When it opened, thirty-seven years ago, it was one of the first public cinema theatres on Arcot Road. AVM's Rajeshwari was more of a preview theatre in those days, and Kamala Theatre filled the gap between Liberty Theatre and the studios at Vadapalani. With a capacity of almost a thousand seats, it was one of the better halls to watch a movie in; being at the edge of the movie industry's hub, there was also a chance of getting to see a star, too. The lobbies and the stairways used to be lined with all the industry bigwigs who had visited Kamala Theatre - actually, not just the bigwigs, there were photos of just about anyone. None of them had any signs, so it was a fun game to try and identify all the lesser lights of the industry, each time we went to see a movie there.

Filling a thousand seats, show after show is a huge challenge these days, and the hall is doing what it can to meet the challenge now. Even then, they are going with just one additional screen - with their plans of adding about 600 seats, the challenge of filling seats does not seem to have got any easier. Let us hope they continue to grace their walls with bits and pieces of Tamizh cinema history; that might yet prod me to go watch one (or two) more movies there!

Friday, December 12, 2008

Mixed colours?

I'll give you one guess as to what kind of a shop this could be.

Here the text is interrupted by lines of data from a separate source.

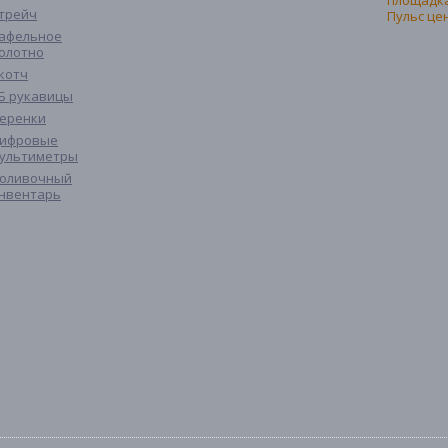
трейч
афельное
олотно
котч
Б рукавицы
еренки
ифровые
ультиметры
оливочный
нвентарь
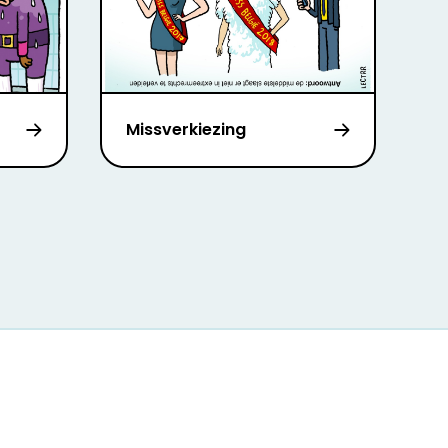
Missverkiezing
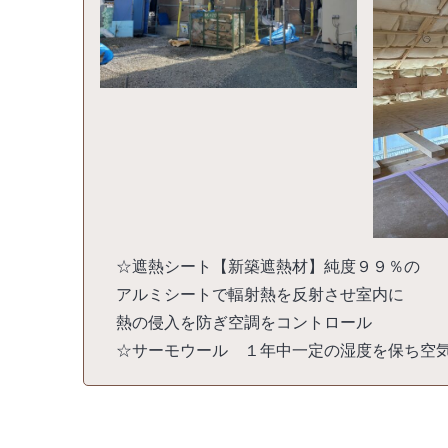
☆遮熱シート【新築遮熱材】純度９９％の
アルミシートで輻射熱を反射させ室内に
熱の侵入を防ぎ空調をコントロール
☆サーモウール １年中一定の湿度を保ち空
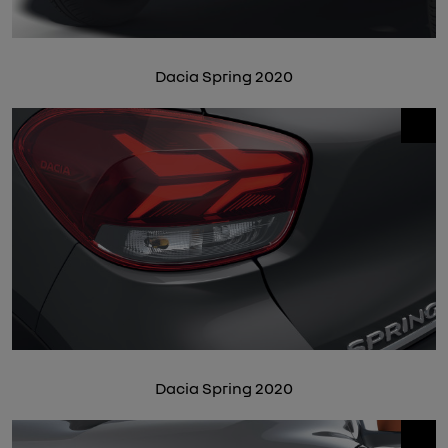
Dacia Spring 2020
Dacia Spring 2020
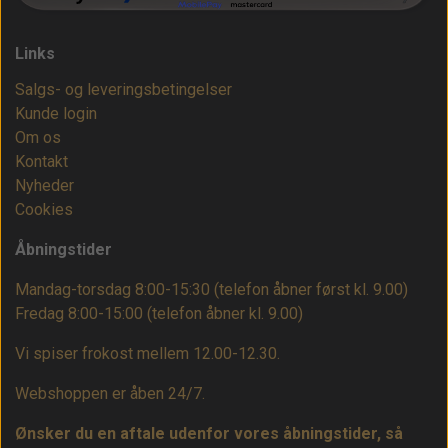
Links
Salgs- og leveringsbetingelser
Kunde login
Om os
Kontakt
Nyheder
Cookies
Åbningstider
Mandag-torsdag 8:00-15:30 (telefon åbner først kl. 9.00)
Fredag 8:00-15:00
(telefon åbner kl. 9.00)
Vi spiser frokost mellem 12.00-12.30.
Webshoppen er åben 24/7.
Ønsker du en aftale udenfor vores åbningstider, så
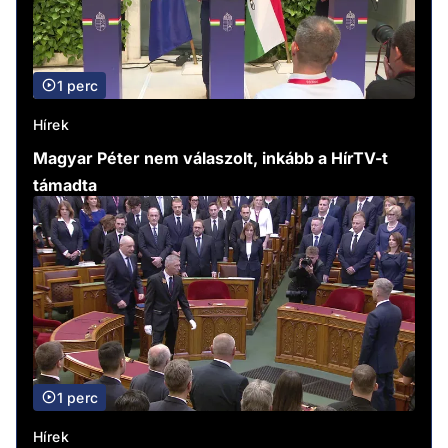
1 perc
Hírek
Magyar Péter nem válaszolt, inkább a HírTV-t
támadta
1 perc
Hírek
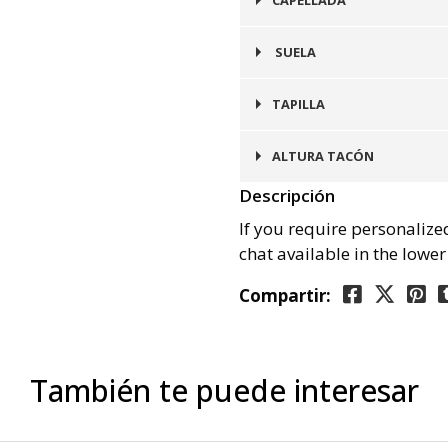
CAPELLADA
Cuero
SUELA
Goma
TAPILLA
Goma
ALTURA TACÓN
Descripción
2 cms
If you require personalize
chat available in the lower
Compartir:
También te puede interesar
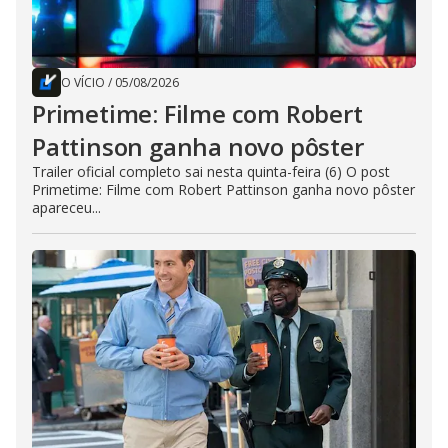
O VÍCIO
/
05/08/2026
Primetime: Filme com Robert
Pattinson ganha novo pôster
Trailer oficial completo sai nesta quinta-feira (6) O post
Primetime: Filme com Robert Pattinson ganha novo pôster
apareceu...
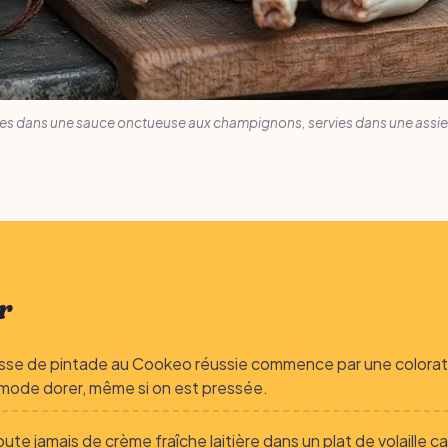
es dans une sauce onctueuse aux champignons, servies dans une assie
r
sse de pintade au Cookeo réussie commence par une colorat
 mode dorer, même si on est pressée.
oute jamais de crème fraîche laitière dans un plat de volaille c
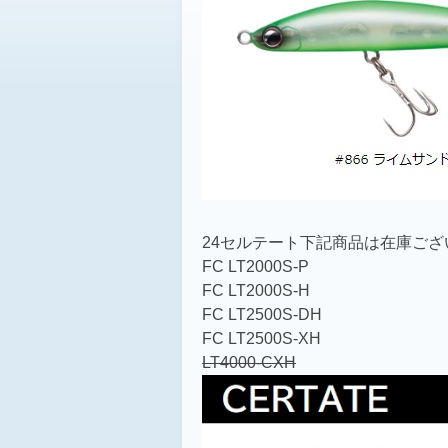
24セルテート下記商品は在庫ござ
FC LT2000S-P
FC LT2000S-H
FC LT2500S-DH
FC LT2500S-XH
LT4000-CXH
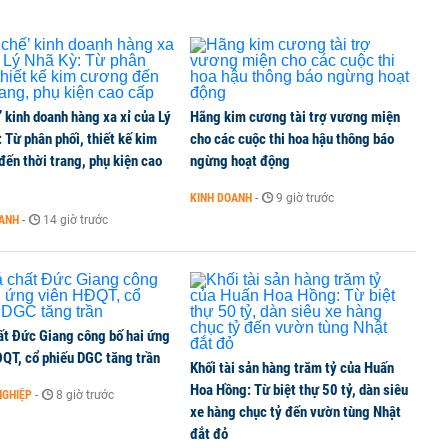
’ kinh doanh hàng xa xỉ của Lý
Hãng kim cương tài trợ vương miện
 Từ phân phối, thiết kế kim
cho các cuộc thi hoa hậu thông báo
ến thời trang, phụ kiện cao
ngừng hoạt động
KINH DOANH
-
9 giờ trước
OANH
-
14 giờ trước
ất Đức Giang công bố hai ứng
ĐQT, cổ phiếu DGC tăng trần
Khối tài sản hàng trăm tỷ của Huấn
Hoa Hồng: Từ biệt thự 50 tỷ, dàn siêu
NGHIỆP
-
8 giờ trước
xe hàng chục tỷ đến vườn tùng Nhật
đắt đỏ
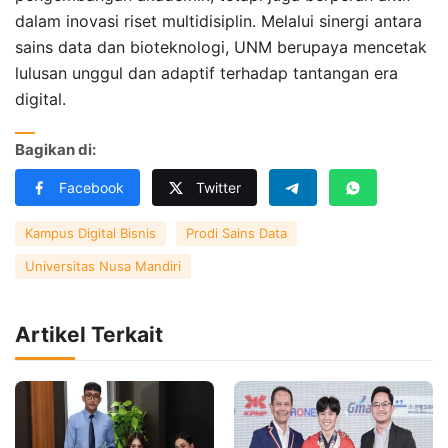
dalam inovasi riset multidisiplin. Melalui sinergi antara
sains data dan bioteknologi, UNM berupaya mencetak
lulusan unggul dan adaptif terhadap tantangan era
digital.
Bagikan di:
Facebook
Twitter
Kampus Digital Bisnis
Prodi Sains Data
Universitas Nusa Mandiri
Artikel Terkait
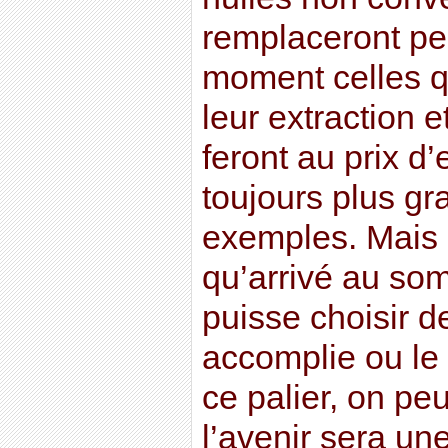
remplaceront pe
moment celles qu
leur extraction 
feront au prix d’
toujours plus gra
exemples. Mais
qu’arrivé au so
puisse choisir d
accomplie ou le d
ce palier, on peu
l’avenir sera un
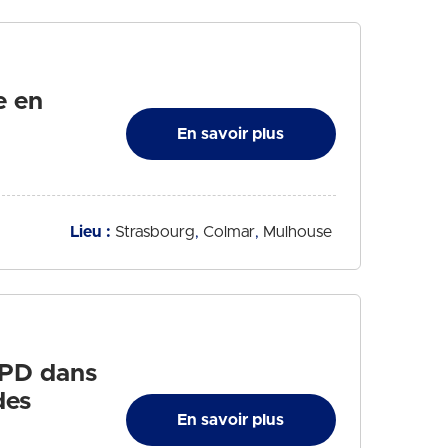
e en
En savoir plus
Lieu :
Strasbourg
Colmar
Mulhouse
GPD dans
des
En savoir plus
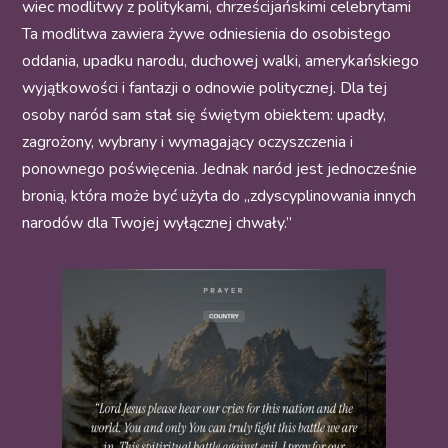
wiec modlitwy z politykami, chrześcijańskimi celebrytami
Ta modlitwa zawiera żywe odniesienia do osobistego
oddania, upadku narodu, duchowej walki, amerykańskiego
wyjątkowości i fantazji o odnowie politycznej. Dla tej
osoby naród sam stał się świętym obiektem: upadły,
zagrożony, wybrany i wymagający oczyszczenia i
ponownego poświęcenia. Jednak naród jest jednocześnie
bronią, która może być użyta do „zdyscyplinowania innych
narodów dla Twojej wyłącznej chwały.”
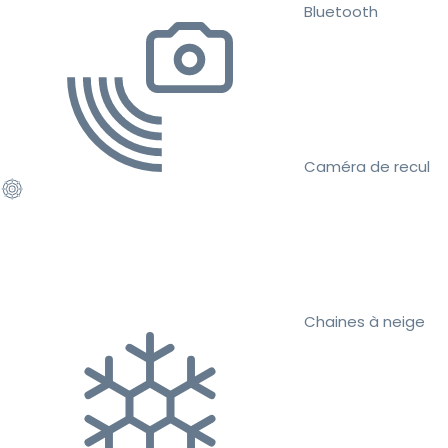
Bluetooth
Caméra de recul
Chaines à neige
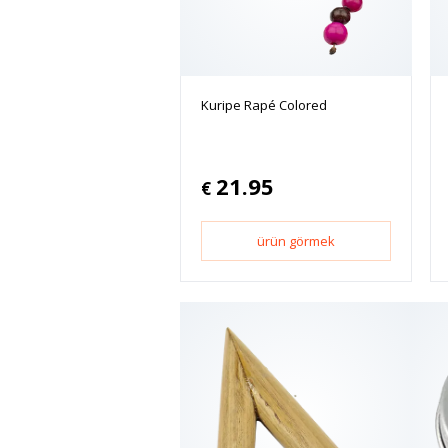
Kuripe Rapé Colored
21.95
€
ürün görmek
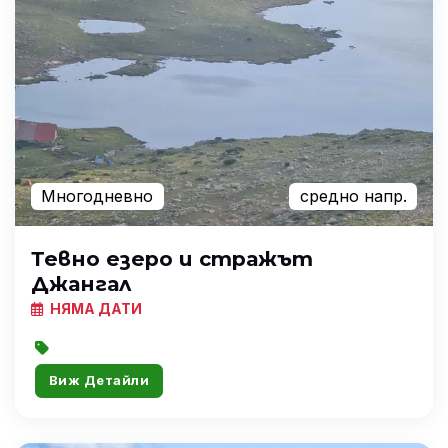
Многодневно
средно напр.
Тевно езеро и стражът
Джангал
НЯМА ДАТИ
Виж Детайли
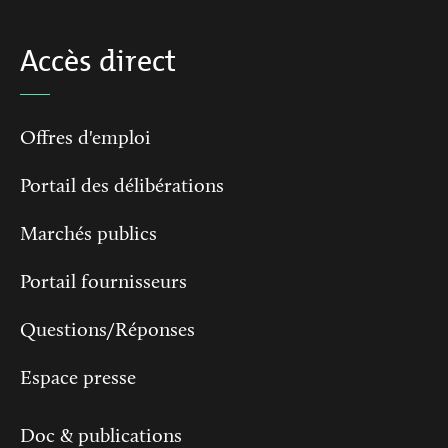
Accès direct
Offres d'emploi
Portail des délibérations
Marchés publics
Portail fournisseurs
Questions/Réponses
Espace presse
Doc & publications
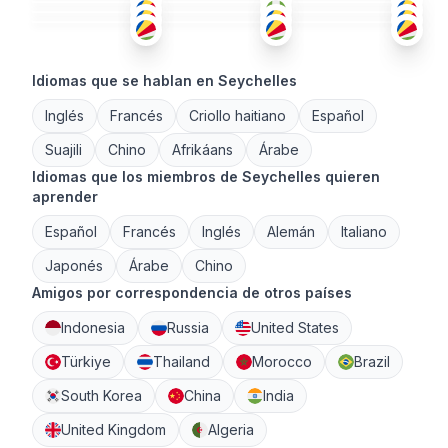
18-25
18-25
26-35
Idiomas que se hablan en Seychelles
Inglés
Francés
Criollo haitiano
Español
Suajili
Chino
Afrikáans
Árabe
Idiomas que los miembros de Seychelles quieren
aprender
Español
Francés
Inglés
Alemán
Italiano
Japonés
Árabe
Chino
Amigos por correspondencia de otros países
Indonesia
Russia
United States
Türkiye
Thailand
Morocco
Brazil
South Korea
China
India
United Kingdom
Algeria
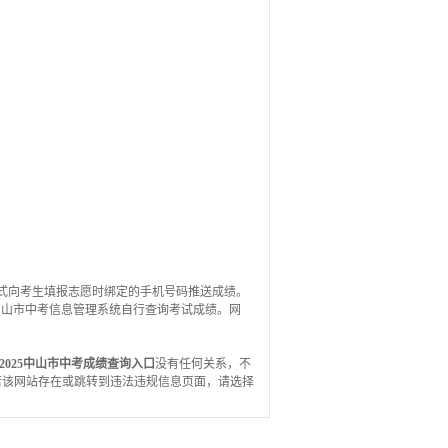
中心将以短信的方式向考生填报志愿时绑定的手机号码推送成绩。
通过中山市中考信息管理系统自行查询考试成绩。网
2025中山市中考成绩查询入口
没有任何关系，不
若该网站存在或跳转到违法违规信息页面，请选择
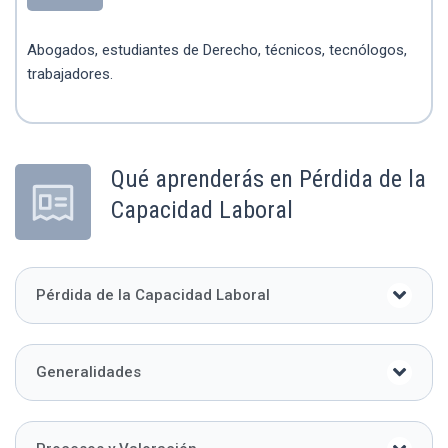
Abogados, estudiantes de Derecho, técnicos, tecnólogos,
trabajadores.
Qué aprenderás en Pérdida de la
Capacidad Laboral
Pérdida de la Capacidad Laboral
Generalidades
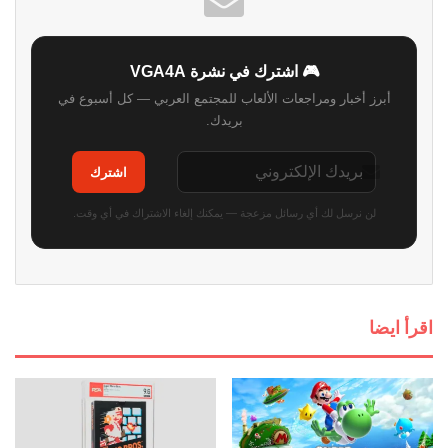
🎮 اشترك في نشرة VGA4A
أبرز أخبار ومراجعات الألعاب للمجتمع العربي — كل أسبوع في
بريدك.
اشترك
لن نرسل لك أي رسائل مزعجة — يمكنك إلغاء الاشتراك في أي وقت.
اقرأ ايضا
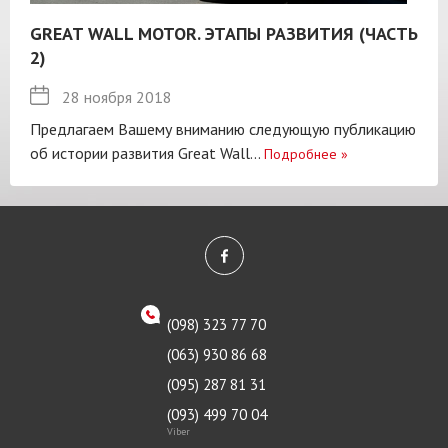
GREAT WALL MOTOR. ЭТАПЫ РАЗВИТИЯ (ЧАСТЬ
2)
28 ноября 2018
Предлагаем Вашему вниманию следующую публикацию
об истории развития Great Wall...
Подробнее
»
(098) 323 77 70
(063) 930 86 68
(095) 287 81 31
(093) 499 70 04
Viber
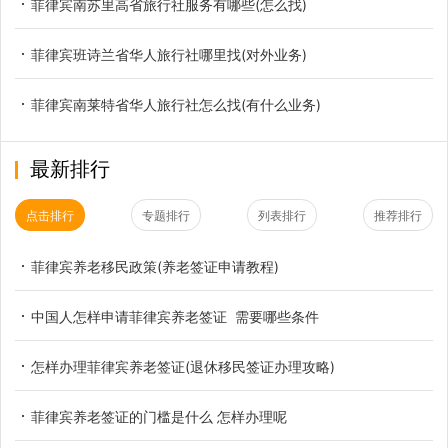
菲律宾南苏里高省旅行社服务有哪些(怎么找)
菲律宾班诗兰省华人旅行社哪里找(对外业务)
菲律宾南莱特省华人旅行社怎么找(有什么业务)
最新排行
点击排行
专题排行
列表排行
推荐排行
菲律宾养老移民政策(养老签证申请教程)
中国人怎样申请菲律宾养老签证 需要哪些条件
怎样办理菲律宾养老签证(退休移民签证办理攻略)
菲律宾养老签证的门槛是什么 怎样办理呢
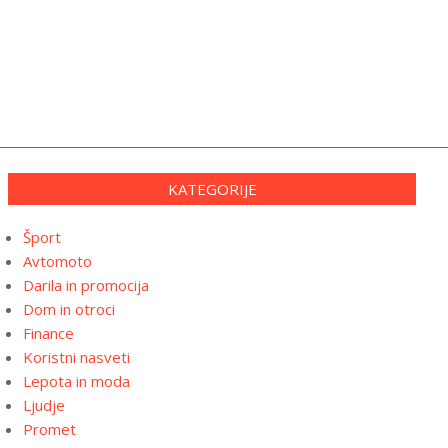
KATEGORIJE
Šport
Avtomoto
Darila in promocija
Dom in otroci
Finance
Koristni nasveti
Lepota in moda
Ljudje
Promet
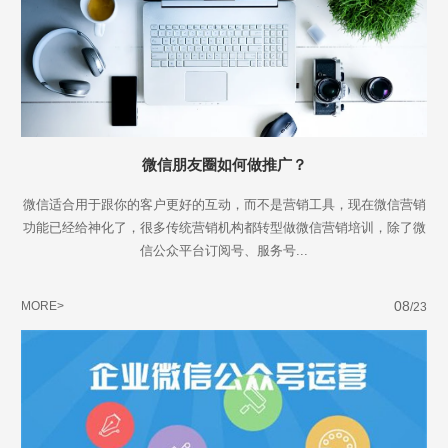
微信朋友圈如何做推广？
微信适合用于跟你的客户更好的互动，而不是营销工具，现在微信营销
功能已经给神化了，很多传统营销机构都转型做微信营销培训，除了微
信公众平台订阅号、服务号...
08
MORE>
/23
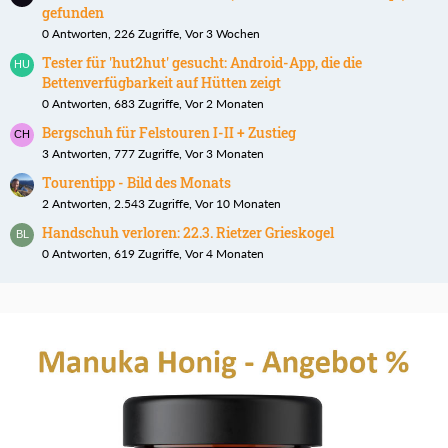
gefunden
0 Antworten, 226 Zugriffe, Vor 3 Wochen
Tester für 'hut2hut' gesucht: Android-App, die die
Bettenverfügbarkeit auf Hütten zeigt
0 Antworten, 683 Zugriffe, Vor 2 Monaten
Bergschuh für Felstouren I-II + Zustieg
3 Antworten, 777 Zugriffe, Vor 3 Monaten
Tourentipp - Bild des Monats
2 Antworten, 2.543 Zugriffe, Vor 10 Monaten
Handschuh verloren: 22.3. Rietzer Grieskogel
0 Antworten, 619 Zugriffe, Vor 4 Monaten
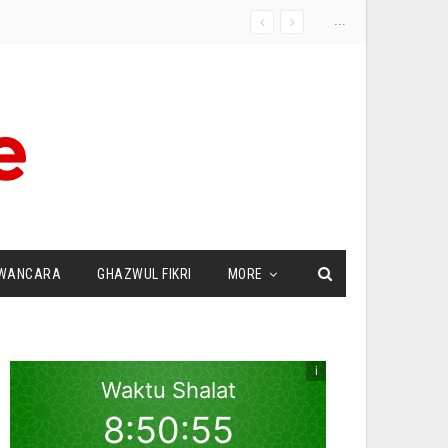
...
WANCARA
GHAZWUL FIKRI
MORE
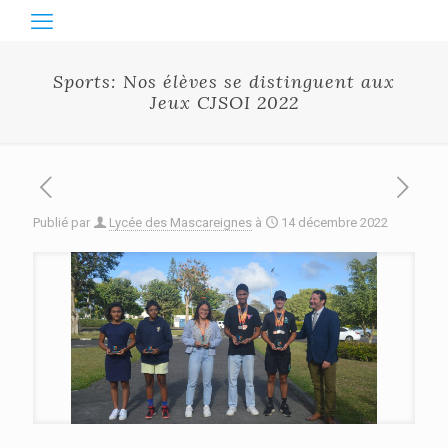
Sports: Nos élèves se distinguent aux
Jeux CJSOI 2022
Publié par
Lycée des Mascareignes
à
14 décembre 2022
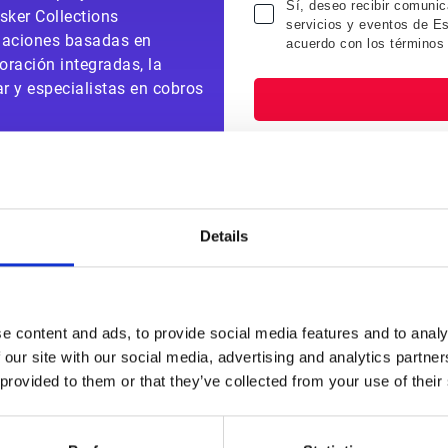
Sí, deseo recibir comunic
sker Collections
servicios y eventos de Es
daciones basadas en
acuerdo con los términos
boración integradas, la
r y especialistas en cobros
Details
¿Qué verás en la demo?
e content and ads, to provide social media features and to analy
Más visibilidad sobre el efectivo entrante y el
 our site with our social media, advertising and analytics partn
rendimiento de los cobros
 provided to them or that they’ve collected from your use of their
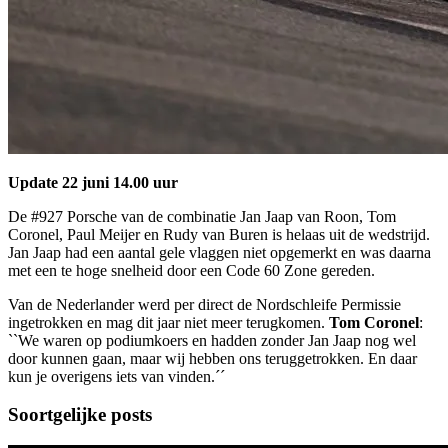
Update 22 juni 14.00 uur
De #927 Porsche van de combinatie Jan Jaap van Roon, Tom
Coronel, Paul Meijer en Rudy van Buren is helaas uit de wedstrijd.
Jan Jaap had een aantal gele vlaggen niet opgemerkt en was daarna
met een te hoge snelheid door een Code 60 Zone gereden.
Van de Nederlander werd per direct de Nordschleife Permissie
ingetrokken en mag dit jaar niet meer terugkomen.
Tom Coronel
:
``We waren op podiumkoers en hadden zonder Jan Jaap nog wel
door kunnen gaan, maar wij hebben ons teruggetrokken. En daar
kun je overigens iets van vinden.´´
Soortgelijke posts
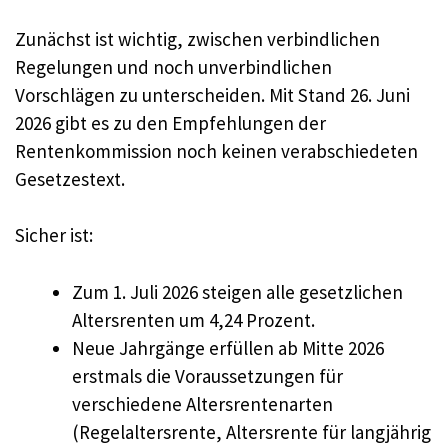
Zunächst ist wichtig, zwischen verbindlichen
Regelungen und noch unverbindlichen
Vorschlägen zu unterscheiden. Mit Stand 26. Juni
2026 gibt es zu den Empfehlungen der
Rentenkommission noch keinen verabschiedeten
Gesetzestext.
Sicher ist:
Zum 1. Juli 2026 steigen alle gesetzlichen
Altersrenten um 4,24 Prozent.
Neue Jahrgänge erfüllen ab Mitte 2026
erstmals die Voraussetzungen für
verschiedene Altersrentenarten
(Regelaltersrente, Altersrente für langjährig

Noticed this shop a few days ago, but when I passed by it today, the fallen buntings of some political party showed up a nice contrast of colour with the blue and pink...


Monday, December 8, 2008

Famous theatre

It has been around for quite a long while, now. I am sure it pre-dates many of the other cinema halls in the area broadly known as Kodambakkam - an area that includes within its definition almost all the famous movie studios of yesteryear, all those bits and pieces of the industry that grew to be called Kollywood. The halls that came after it are gone or, at best, are in the same state of poor repair that Liberty Theatre is in today.

But in its time it was the lord of the west side of Kodambakkam bridge. It was the landmark; businesses nearby have used its name to further their interests, be it Liberty Park (the hotel) or Liberty Xerox, a photocopy shop tucked away in some recess near the theatre. I know of at least two movies, Jaganmohini and Oru Thalai Raagam that played here for over 25 weeks, in those days when 25 weeks meant 3 (sometimes 4) shows of the same movie, every day, for 25 weeks. Such glory days are well behind it, now. It visibly looks like it can't make the effort to screen a new movie and ekes out an existence by re-running all those hits of decades ago.

I read somewhere once, long ago, that Liberty is the only cinema hall (of good standing) in Asia that projects pictures on to a white wall, rather than onto a screen - don't know how true that was, but it looks like even that wall may be completely sullied, now!



Monday, November 24, 2008

Which Queen was that?

Over the past six years or so, the number of people working in call centres in Chennai has surely gone beyond the six figure mark. Call centre jobs were slow to come to Chennai, mainly because of two reasons: one, with Tamil Nadu contributing to just under 20% of the country's engineering graduates every year, it was a hot destination for software recruiters - and even science and arts graduates were aspiring for software jobs rather than settle for less. The second reason was some kind of a myth that English in Chennai (or south India in general) is much more 'accented' than its cousin in the Gurgaon belt.

The dotcom bust of 2001 meant that engineers from the class of 2002 found their dream software jobs drying up and turned to a couple of companies which were establishing their technical support call centres in Chennai. Once that barrier was broken, it did not take long to bust the my-accent-better-than-your-accent myth. Part of that was thanks to several 'training institutes' such as this one. All kinds of accents could be heard coming from these buildings as the accent gap between the supply and demand was narrowed. Most of the demand was from North America, so that was the first offering from almost all such institutes. And then, to differentiate, newer accents were developed, and courses went beyond verbal calisthenics to grammar and suchlike.

At least the sign reminded me that I cannot take it for granted that any Queen would speak English!